The new AAAS fellows are Professor William “Ned” Friedman of the ecology and evolutionary biology department and Professor Veronica Bierbaum of the chemistry and biochemistry department, the Center for Astrophysics and Space Astronomy and JILA, a joint institute of CU-Boulder and the National Institute of Standards and Technology.
According to AAAS officials, Bierbaum was honored for distinguished contributions to the field of mass spectrometry through pioneering research, innovative teaching and dedicated editorial and administrative service. Friedman was honored for important contributions to the study of angiosperm evolutionary development biology.
Their official induction will take place on Feb. 19 at the 2011 AAAS annual meeting in Washington, D.C.
Fertile women like macho faces
According to a recent study, women who do not have quintessentially masculine partners are more likely to fantasize about such men during their fertile phase than women who are actually paired with masculine-looking men.
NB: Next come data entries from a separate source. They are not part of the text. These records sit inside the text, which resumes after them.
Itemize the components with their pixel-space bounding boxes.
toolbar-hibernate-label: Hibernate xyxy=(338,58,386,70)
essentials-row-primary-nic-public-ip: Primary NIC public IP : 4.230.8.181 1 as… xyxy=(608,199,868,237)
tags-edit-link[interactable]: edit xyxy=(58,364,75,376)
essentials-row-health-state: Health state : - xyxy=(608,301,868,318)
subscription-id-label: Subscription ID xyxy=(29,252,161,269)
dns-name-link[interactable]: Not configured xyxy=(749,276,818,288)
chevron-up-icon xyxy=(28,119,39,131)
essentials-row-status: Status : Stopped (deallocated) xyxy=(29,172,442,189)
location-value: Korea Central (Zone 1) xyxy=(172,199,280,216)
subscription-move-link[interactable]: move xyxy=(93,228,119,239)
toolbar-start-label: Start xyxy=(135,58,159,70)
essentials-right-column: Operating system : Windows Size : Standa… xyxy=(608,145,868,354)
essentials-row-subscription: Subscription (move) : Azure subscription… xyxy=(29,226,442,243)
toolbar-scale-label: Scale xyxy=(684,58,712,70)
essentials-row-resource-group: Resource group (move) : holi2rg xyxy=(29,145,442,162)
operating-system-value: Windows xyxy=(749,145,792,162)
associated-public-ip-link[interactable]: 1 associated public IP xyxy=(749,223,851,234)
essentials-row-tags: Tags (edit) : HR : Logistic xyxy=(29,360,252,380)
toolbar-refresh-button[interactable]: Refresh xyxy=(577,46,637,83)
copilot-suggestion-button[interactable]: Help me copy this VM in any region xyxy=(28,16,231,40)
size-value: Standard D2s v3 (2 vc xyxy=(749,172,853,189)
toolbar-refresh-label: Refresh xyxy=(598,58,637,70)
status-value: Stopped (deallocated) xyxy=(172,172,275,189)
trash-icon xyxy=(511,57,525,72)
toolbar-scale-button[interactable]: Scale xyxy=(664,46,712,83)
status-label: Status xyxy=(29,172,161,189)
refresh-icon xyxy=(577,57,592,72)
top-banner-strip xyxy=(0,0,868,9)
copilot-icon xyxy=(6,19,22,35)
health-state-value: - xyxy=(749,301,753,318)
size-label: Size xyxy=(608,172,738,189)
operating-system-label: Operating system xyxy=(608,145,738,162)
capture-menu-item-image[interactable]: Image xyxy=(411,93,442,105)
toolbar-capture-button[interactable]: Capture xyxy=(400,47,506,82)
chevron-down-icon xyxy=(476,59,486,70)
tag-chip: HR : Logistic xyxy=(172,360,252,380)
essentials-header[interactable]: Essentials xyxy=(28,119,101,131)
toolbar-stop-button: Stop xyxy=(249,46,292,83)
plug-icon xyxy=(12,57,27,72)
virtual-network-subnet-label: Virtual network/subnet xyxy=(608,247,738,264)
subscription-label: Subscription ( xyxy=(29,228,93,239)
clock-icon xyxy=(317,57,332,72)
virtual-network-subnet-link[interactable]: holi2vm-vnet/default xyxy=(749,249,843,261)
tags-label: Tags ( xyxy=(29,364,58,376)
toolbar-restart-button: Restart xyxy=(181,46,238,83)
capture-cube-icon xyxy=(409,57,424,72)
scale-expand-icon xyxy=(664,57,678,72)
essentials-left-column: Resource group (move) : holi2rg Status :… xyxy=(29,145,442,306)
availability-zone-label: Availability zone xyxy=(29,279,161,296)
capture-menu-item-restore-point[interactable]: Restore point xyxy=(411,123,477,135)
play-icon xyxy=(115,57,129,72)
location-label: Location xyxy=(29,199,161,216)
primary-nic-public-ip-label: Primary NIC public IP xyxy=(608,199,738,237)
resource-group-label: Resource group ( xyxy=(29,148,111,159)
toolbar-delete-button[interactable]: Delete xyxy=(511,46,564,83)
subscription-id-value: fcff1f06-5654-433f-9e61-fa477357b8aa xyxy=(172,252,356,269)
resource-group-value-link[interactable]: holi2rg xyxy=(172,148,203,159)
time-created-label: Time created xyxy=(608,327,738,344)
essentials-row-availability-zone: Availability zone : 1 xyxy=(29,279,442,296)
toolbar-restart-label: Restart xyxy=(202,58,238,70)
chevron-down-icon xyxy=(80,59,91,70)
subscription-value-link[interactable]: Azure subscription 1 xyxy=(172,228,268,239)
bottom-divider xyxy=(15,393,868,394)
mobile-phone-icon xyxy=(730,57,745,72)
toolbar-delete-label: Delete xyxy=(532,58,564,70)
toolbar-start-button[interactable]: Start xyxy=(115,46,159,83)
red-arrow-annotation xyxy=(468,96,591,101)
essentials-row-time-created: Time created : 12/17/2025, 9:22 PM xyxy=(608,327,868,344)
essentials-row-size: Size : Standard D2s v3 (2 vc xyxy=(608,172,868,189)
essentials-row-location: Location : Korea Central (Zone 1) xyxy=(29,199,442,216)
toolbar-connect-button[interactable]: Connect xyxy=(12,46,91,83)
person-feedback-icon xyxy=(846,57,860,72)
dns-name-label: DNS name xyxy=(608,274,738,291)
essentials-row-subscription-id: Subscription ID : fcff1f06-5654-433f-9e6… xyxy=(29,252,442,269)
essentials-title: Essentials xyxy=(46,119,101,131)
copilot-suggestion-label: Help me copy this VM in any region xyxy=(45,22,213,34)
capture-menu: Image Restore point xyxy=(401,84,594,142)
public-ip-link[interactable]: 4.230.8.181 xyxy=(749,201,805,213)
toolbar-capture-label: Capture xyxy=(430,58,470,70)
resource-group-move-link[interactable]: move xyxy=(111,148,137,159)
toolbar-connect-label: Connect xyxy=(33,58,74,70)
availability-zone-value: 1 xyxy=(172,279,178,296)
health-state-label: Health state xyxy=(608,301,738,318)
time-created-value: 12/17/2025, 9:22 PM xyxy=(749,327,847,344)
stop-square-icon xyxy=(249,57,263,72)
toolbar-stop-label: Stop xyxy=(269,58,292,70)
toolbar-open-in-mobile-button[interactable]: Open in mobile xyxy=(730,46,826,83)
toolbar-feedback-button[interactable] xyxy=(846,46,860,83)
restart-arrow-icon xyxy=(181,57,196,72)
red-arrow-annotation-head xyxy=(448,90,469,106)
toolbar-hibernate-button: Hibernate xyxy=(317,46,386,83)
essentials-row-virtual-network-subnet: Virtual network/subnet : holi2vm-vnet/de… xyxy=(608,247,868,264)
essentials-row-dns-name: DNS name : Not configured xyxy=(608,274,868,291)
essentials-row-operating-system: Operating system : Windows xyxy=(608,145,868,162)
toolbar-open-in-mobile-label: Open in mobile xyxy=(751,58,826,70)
And women with masculine partners do not necessarily become more attracted to their partners, the study found. Meanwhile, a man’s intelligence has no effect on the extent to which fertile, female partners fantasize about others, the researchers said.
The findings augment the emerging understanding of how human sexual selection evolved over time, and how the vestiges of that evolution are evident today. The study, published recently in the journal Evolution and Human Behavior, was conducted by Steven Gangestad and Randy Thornhill of the University of New Mexico and Christine Garver-Apgar, a postdoctoral fellow at CU’s Institute for Behavioral Genetics.
The team interviewed 66 heterosexual couples in which women’s ages ranged from 18 to 44. Their relationships ranged from one month to 20 years in length. Nine couples were married.
While it is not surprising that women’s gazes would fall on masculine-looking men when they are most fertile, Garver-Apgar says the lack of a similar effect with intelligence is perplexing.
“That we didn’t find any effect of men’s intelligence on their partners’ sexual interests across the cycle is important because some evidence suggests that intelligence associates with genetic quality,” she said.